■ About this task
The result should be an exact copy of only the lines from the one with "I need the location" through the last line of the data below, with pictures omitted.
(Entries provided)
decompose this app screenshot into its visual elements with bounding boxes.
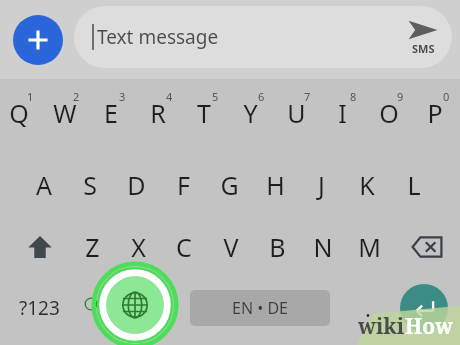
staticText: ?123: [19, 295, 60, 321]
button[interactable]: U: [273, 88, 319, 138]
staticText: 3: [119, 89, 126, 104]
button[interactable]: Text message: [74, 6, 452, 68]
staticText: 8: [350, 89, 357, 104]
staticText: H: [266, 168, 285, 202]
button[interactable]: Q: [0, 88, 42, 138]
staticText: J: [318, 168, 325, 202]
staticText: T: [197, 96, 211, 130]
button[interactable]: Backspace: [402, 222, 452, 272]
button[interactable]: N: [300, 222, 346, 272]
staticText: U: [287, 96, 306, 130]
staticText: B: [269, 230, 286, 264]
button[interactable]: C: [161, 222, 207, 272]
staticText: N: [313, 230, 333, 264]
staticText: G: [220, 168, 239, 202]
button[interactable]: V: [208, 222, 254, 272]
button[interactable]: Enter: [400, 284, 448, 332]
button[interactable]: P: [412, 88, 458, 138]
staticText: C: [176, 230, 192, 264]
button[interactable]: X: [115, 222, 161, 272]
staticText: V: [223, 230, 239, 264]
staticText: How: [405, 312, 454, 341]
button[interactable]: W: [42, 88, 88, 138]
staticText: D: [127, 168, 146, 202]
staticText: Text message: [97, 24, 219, 50]
staticText: W: [53, 96, 77, 130]
staticText: 1: [27, 89, 34, 104]
staticText: O: [379, 96, 399, 130]
staticText: 6: [258, 89, 265, 104]
staticText: L: [407, 168, 421, 202]
staticText: R: [150, 96, 166, 130]
button[interactable]: .: [348, 283, 388, 333]
button[interactable]: T: [181, 88, 227, 138]
button[interactable]: G: [206, 160, 252, 210]
staticText: X: [131, 230, 146, 264]
staticText: 9: [397, 89, 404, 104]
button[interactable]: R: [135, 88, 181, 138]
button[interactable]: ?123: [4, 283, 74, 333]
button[interactable]: F: [160, 160, 206, 210]
button[interactable]: Z: [69, 222, 115, 272]
button[interactable]: L: [391, 160, 437, 210]
button[interactable]: M: [346, 222, 392, 272]
button[interactable]: E: [88, 88, 134, 138]
button[interactable]: D: [113, 160, 159, 210]
button[interactable]: Shift: [14, 222, 66, 272]
button[interactable]: Add attachment: [13, 15, 63, 65]
staticText: P: [427, 96, 443, 130]
button[interactable]: K: [344, 160, 390, 210]
staticText: SMS: [412, 41, 435, 56]
staticText: I: [338, 96, 347, 130]
staticText: K: [359, 168, 375, 202]
button[interactable]: EN • DE: [190, 290, 330, 326]
button[interactable]: J: [298, 160, 344, 210]
staticText: 7: [304, 89, 311, 104]
staticText: E: [104, 96, 118, 130]
button[interactable]: B: [254, 222, 300, 272]
staticText: Z: [85, 230, 100, 264]
staticText: EN • DE: [232, 297, 288, 319]
button[interactable]: Y: [227, 88, 273, 138]
staticText: .: [365, 293, 371, 323]
staticText: 2: [73, 89, 80, 104]
staticText: 0: [443, 89, 450, 104]
staticText: 5: [212, 89, 219, 104]
button[interactable]: S: [67, 160, 113, 210]
staticText: S: [83, 168, 97, 202]
button[interactable]: Send SMS: [408, 19, 438, 56]
staticText: Y: [243, 96, 258, 130]
staticText: A: [36, 168, 52, 202]
staticText: 4: [166, 89, 173, 104]
staticText: M: [358, 230, 381, 264]
button[interactable]: I: [319, 88, 365, 138]
button[interactable]: A: [21, 160, 67, 210]
button[interactable]: H: [252, 160, 298, 210]
staticText: F: [177, 168, 190, 202]
button[interactable]: O: [366, 88, 412, 138]
button[interactable]: Switch language: [105, 275, 165, 335]
staticText: wiki: [358, 312, 405, 341]
staticText: Q: [9, 96, 29, 130]
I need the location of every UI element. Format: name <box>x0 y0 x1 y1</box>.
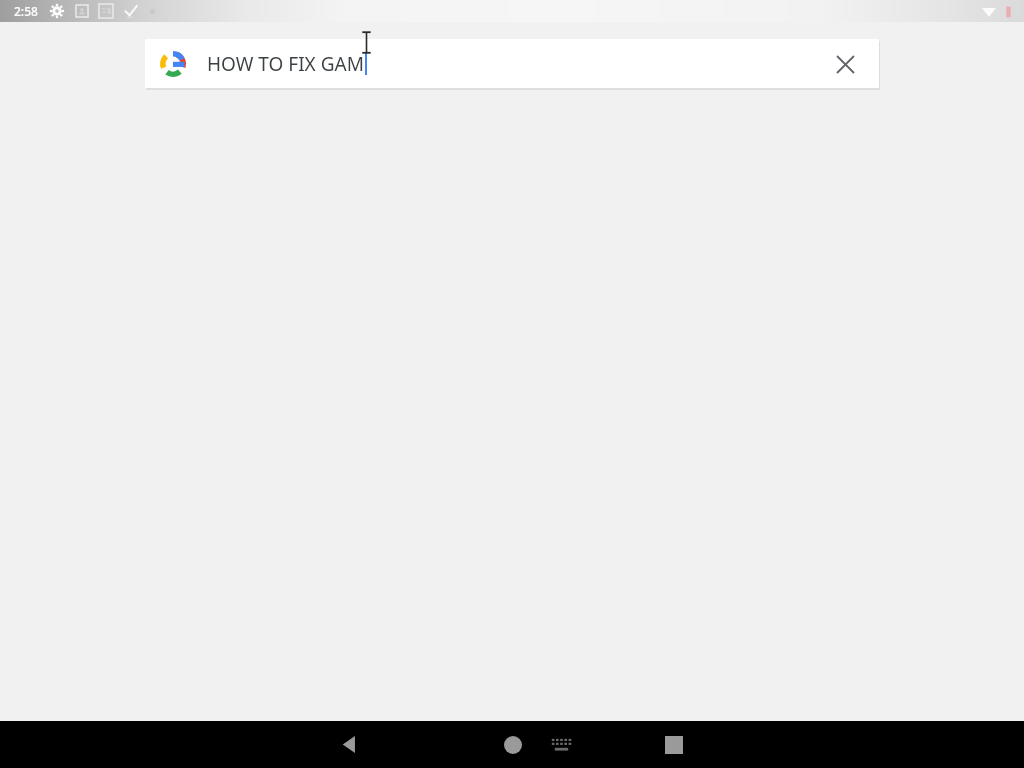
button[interactable]: Keyboard <box>541 725 581 765</box>
button[interactable]: HOW TO FIX GAM <box>145 39 879 88</box>
button[interactable]: Recent apps <box>650 721 697 768</box>
button[interactable]: Clear search <box>821 40 869 88</box>
staticText: 2:58 <box>14 3 38 19</box>
button[interactable]: Back <box>326 721 373 768</box>
button[interactable]: Home <box>489 721 536 768</box>
staticText: HOW TO FIX GAM <box>207 51 364 77</box>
(End Entries provided)
■ Task result
I need the location of every UI element. Format: name <box>x0 y0 x1 y1</box>.
button[interactable]: Keyboard <box>541 725 581 765</box>
button[interactable]: HOW TO FIX GAM <box>145 39 879 88</box>
button[interactable]: Recent apps <box>650 721 697 768</box>
button[interactable]: Clear search <box>821 40 869 88</box>
staticText: 2:58 <box>14 3 38 19</box>
button[interactable]: Back <box>326 721 373 768</box>
button[interactable]: Home <box>489 721 536 768</box>
staticText: HOW TO FIX GAM <box>207 51 364 77</box>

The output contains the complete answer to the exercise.